Bonnie Raitt’s Starbucks appeal was established long before she scored as one of Ray Charles’ duets partners on his huge-selling swan song for the coffee chain. Among pop artists of a certain age, she has long provided the equivalent of comfort food with her warm, lived-in vocals, bluesy reliability and resilience. There’s never any fear that she’s going to compromise herself in the name of fashion, and if she does stray from familiar stylistic terrain, as she does here and there on Souls Alike, you know it won’t be long before she returns to home base.

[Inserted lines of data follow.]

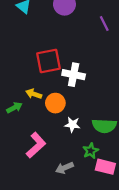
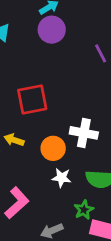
white cross: (74, 75) -> (84, 133), moved
orange circle: (55, 103) -> (53, 148), moved

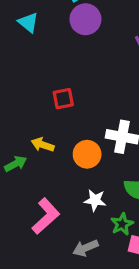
red square: (32, 99) -> (63, 99), size x0.6
white star: (61, 178) -> (95, 200), moved

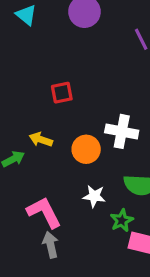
pink L-shape: (46, 216) -> (44, 212), turned -75
gray arrow: (85, 248) -> (51, 245), moved, turned 100

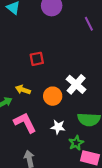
white cross: (122, 131) -> (76, 84), turned 30
pink L-shape: (44, 212) -> (25, 123), moved

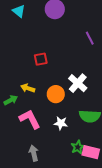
purple line: (89, 24) -> (90, 38), moved
green star: (76, 143) -> (78, 147), moved

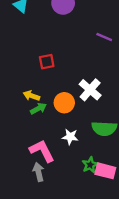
purple line: (90, 38) -> (104, 37), turned -40
green arrow: (11, 100) -> (38, 109), moved
pink L-shape: (30, 119) -> (42, 151), moved

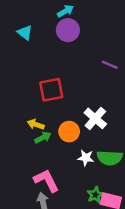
red square: (47, 62) -> (51, 90), size x1.5
white star: (70, 137) -> (86, 158), moved

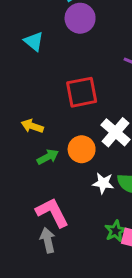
cyan triangle: (25, 32) -> (34, 41), moved
red square: (51, 90) -> (82, 92), moved
yellow arrow: (36, 124) -> (32, 126), moved

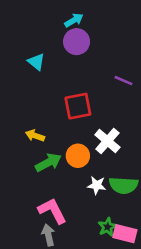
green arrow: (48, 157) -> (48, 162), size x1.4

Raitt can be a bit self-conscious and derivative in honoring her blues heroes and heroines, but she imparts a relaxed, fully formed sense of self here. That she does so without turning to the usual songwriting suspects, relying instead on new sources including Maia Sharp, Emory Joseph and underrated southern rock veteran Randall Bramblett, makes her achievement even fresher. As John Prine and Nanci Griffith did on their recent albums, she takes producing credit for the first time, with Latin Playboy and engineer par excellence Tchad Blake credited as co-producer.

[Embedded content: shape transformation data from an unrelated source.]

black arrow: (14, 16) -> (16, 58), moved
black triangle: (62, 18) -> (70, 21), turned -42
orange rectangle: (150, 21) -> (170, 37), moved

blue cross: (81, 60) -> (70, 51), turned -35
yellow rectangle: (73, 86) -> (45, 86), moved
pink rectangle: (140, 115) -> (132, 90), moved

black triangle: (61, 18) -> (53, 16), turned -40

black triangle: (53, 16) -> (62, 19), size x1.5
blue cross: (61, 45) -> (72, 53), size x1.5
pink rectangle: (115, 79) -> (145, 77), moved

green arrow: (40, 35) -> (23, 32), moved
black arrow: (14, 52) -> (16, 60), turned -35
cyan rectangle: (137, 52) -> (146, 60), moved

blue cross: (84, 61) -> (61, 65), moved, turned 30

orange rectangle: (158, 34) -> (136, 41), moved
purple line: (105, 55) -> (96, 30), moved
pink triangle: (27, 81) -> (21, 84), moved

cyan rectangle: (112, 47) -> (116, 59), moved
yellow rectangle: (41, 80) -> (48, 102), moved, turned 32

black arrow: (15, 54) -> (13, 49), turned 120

“Crooked Crown” is given a playful psychedelic edge, complete with overdubbed answering vocal by Raitt. “Deep Water”, previously recorded by Jude Johnstone, indulges in edgy atmospheric effects. But the album butters its bread with the soulful shuffle of Lee Clayton and Pat McLaughlin’s “Two Lights In The Nighttime” and the leisurely swamp-rock of “I Will Not Be Broken”, which Raitt says was informed by the recent death of both of her parents and her brother’s serious illness. So, one assumes, were the ballads — “I Don’t Want Anything To Change”, “So Close”, “The Bed I Made” — which are among her loveliest and most affecting ever. Not only won’t she be broken, she won’t slow down, either.